Anding would generate a power of 2 number that when added to number i would clear the least significant set bit. (as per the requirement of BIT)
For example:
i = 28
+---+---+---+---+---+---+---+---+
| 0 | 0 | 0 | 1 | 1 | 1 | 0 | 0 |
+---+---+---+---+---+---+---+---+
*
-i
+---+---+---+---+---+---+---+---+
| 1 | 1 | 1 | 0 | 0 | 1 | 0 | 0 |
+---+---+---+---+---+---+---+---+
I I I I I S Z Z
Z = Zero
I = Inverted
S = Same
* = least significant set bit
i & -i
+---+---+---+---+---+---+---+---+
| 0 | 0 | 0 | 0 | 0 | 1 | 0 | 0 |
+---+---+---+---+---+---+---+---+
Adding
+---+---+---+---+---+---+---+---+
| 0 | 0 | 1 | 0 | 0 | 0 | 0 | 0 |
+---+---+---+---+---+---+---+---+
x
x = cleared now
Unsigned (when i is unsigned)
It will work even for 1s complementary system or any other representation system as long as i is unsigned for the following reason:
-i will take value of 2sizeof(unsigned int) * CHAR_BITS - i. So all the bits right to the least significant set bit would remain zero, least significant bit would also remain zero, but all the bits after that would be inverted because of the carry bits.
For example:
i = 28
+---+---+---+---+---+---+---+---+
| 0 | 0 | 0 | 1 | 1 | 1 | 0 | 0 |
+---+---+---+---+---+---+---+---+
*
-i
0 1 1 1 1 1 <--- Carry bits
+---+---+---+---+---+---+---+---+
1 | 0 | 0 | 0 | 0 | 0 | 0 | 0 | 0 |
+---+---+---+---+---+---+---+---+
+---+---+---+---+---+---+---+---+
- | 0 | 0 | 0 | 1 | 1 | 1 | 0 | 0 |
+---+---+---+---+---+---+---+---+
----------------------------------------
+---+---+---+---+---+---+---+---+
| 1 | 1 | 1 | 0 | 0 | 1 | 0 | 0 |
+---+---+---+---+---+---+---+---+
I I I I I S Z Z
Z = Zero
I = Inverted
S = Same
* = least significant set bit
i & -i
+---+---+---+---+---+---+---+---+
| 0 | 0 | 0 | 0 | 0 | 1 | 0 | 0 |
+---+---+---+---+---+---+---+---+
Adding
+---+---+---+---+---+---+---+---+
| 0 | 0 | 1 | 0 | 0 | 0 | 0 | 0 |
+---+---+---+---+---+---+---+---+
x
x = cleared now
Implementation without bithack
You can also use i += (int)(1U << __builtin_ctz((unsigned)i)) on gcc.
Live example here
A non obfuscated version for the same would be:
/* Finds smallest power of 2 that can reset the least significant set bit on adding */
int convert(int i) /* I purposely kept i signed as this works for both */
{
int t = 1, d;
for(; /* ever */ ;) {
d = t + i; /* Try this value of t */
if(d & t) t *= 2; /* bit at mask t was 0, try next */
else break; /* Found */
}
return t;
}
EDITAdding from this answer:
Assuming 2's complement (or that i is unsigned), -i is equal to ~i+1.

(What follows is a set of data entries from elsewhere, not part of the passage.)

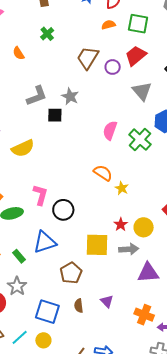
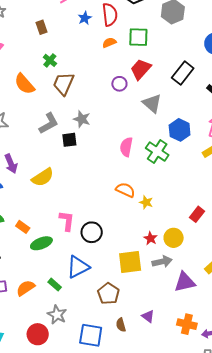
orange semicircle: (19, 53) -> (24, 84), size x1.6
brown trapezoid: (88, 58) -> (63, 84), moved

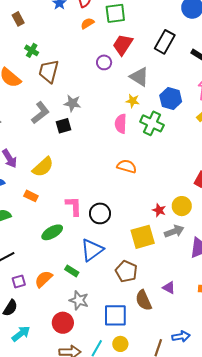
yellow star: (146, 202) -> (133, 101), moved
orange rectangle: (23, 227) -> (31, 196), moved
brown semicircle: (121, 325) -> (144, 300), size x1.5

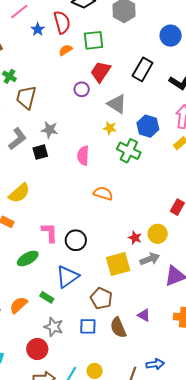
pink semicircle: (121, 124) -> (83, 156), moved
blue square: (115, 315) -> (88, 326), moved, size x0.7

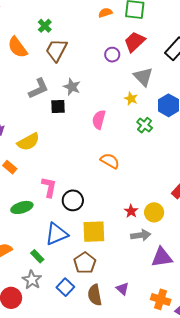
green cross: (129, 151) -> (145, 125), size x0.7
yellow square: (118, 264) -> (94, 232), moved
green rectangle: (47, 297) -> (37, 256), moved
blue square: (88, 326) -> (65, 287), turned 30

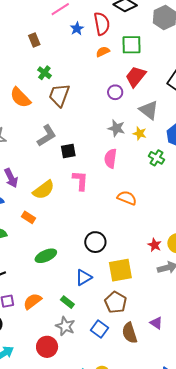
gray star: (72, 87) -> (116, 128), moved
pink L-shape: (49, 187) -> (80, 181), moved
blue triangle: (56, 234) -> (84, 277), size x0.7

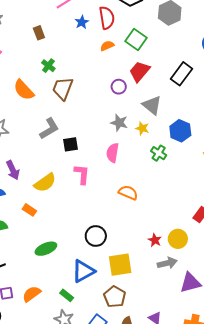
green square: (132, 45) -> (136, 39), turned 35
blue triangle: (84, 277) -> (83, 271), size x1.4

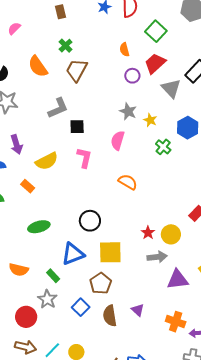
orange semicircle: (107, 46) -> (124, 50), moved, turned -88
gray triangle: (152, 105) -> (171, 88), moved
orange semicircle: (32, 294) -> (19, 270), turned -138

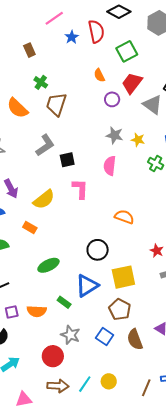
green square: (156, 31) -> (127, 51), turned 30
orange semicircle: (128, 182) -> (124, 217), moved
green rectangle: (53, 276) -> (64, 302), moved

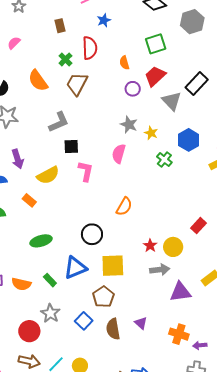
red semicircle: (96, 31) -> (90, 48), moved
black square: (67, 160) -> (71, 147), moved
orange semicircle: (124, 217) -> (124, 207), turned 90

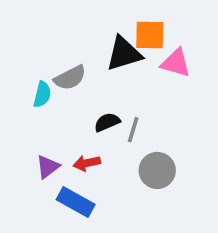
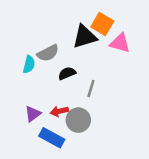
orange square: (150, 35) -> (102, 24), turned 30
black semicircle: (107, 122) -> (67, 73), moved
gray circle: (157, 170) -> (78, 120), moved

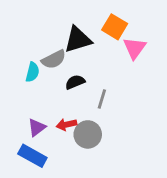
black triangle: (85, 37) -> (78, 40), moved
pink triangle: (120, 43) -> (134, 48), turned 50
blue rectangle: (52, 138) -> (32, 156), moved

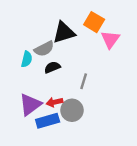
black semicircle: (75, 82) -> (52, 67), moved
purple triangle: (37, 127) -> (30, 104), size x1.5
blue rectangle: (32, 156) -> (48, 121), moved, turned -45

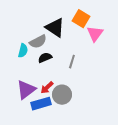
black triangle: (64, 32) -> (55, 28), turned 50
gray line: (84, 81) -> (72, 62), moved
red arrow: (55, 102) -> (47, 88), turned -32

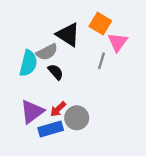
cyan semicircle: (23, 51) -> (28, 63), size x1.5
black semicircle: (45, 58) -> (56, 72), turned 72
gray line: (72, 62) -> (102, 61), moved

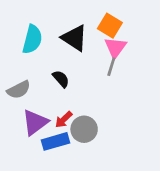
pink triangle: (118, 42) -> (115, 47), moved
gray semicircle: (47, 52) -> (19, 90), moved
cyan semicircle: (28, 63) -> (32, 39), moved

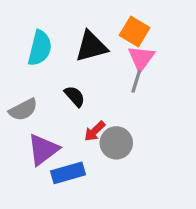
black triangle: (75, 38) -> (91, 46), turned -48
red arrow: (64, 120) -> (95, 131), moved
gray circle: (84, 129) -> (116, 143), moved

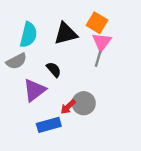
gray semicircle: (23, 110) -> (16, 61), moved
red arrow: (95, 131) -> (68, 107), moved
purple triangle: (43, 150) -> (34, 90), moved

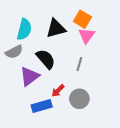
gray line: (98, 59) -> (79, 64), moved
black semicircle: (54, 70) -> (46, 59), size x1.5
gray circle: (84, 103) -> (79, 99), moved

i & (~i + 1) is a trick to extract the lowest set bit of i.
It works because what +1 actually does is to set the lowest clear bit,
and clear all bits lower than that. So the only bit that is set in
both i and ~i+1 is the lowest set bit from i (that is, the lowest
clear bit in ~i). The bits lower than that are clear in ~i+1, and the
bits higher than that are non-equal between i and ~i.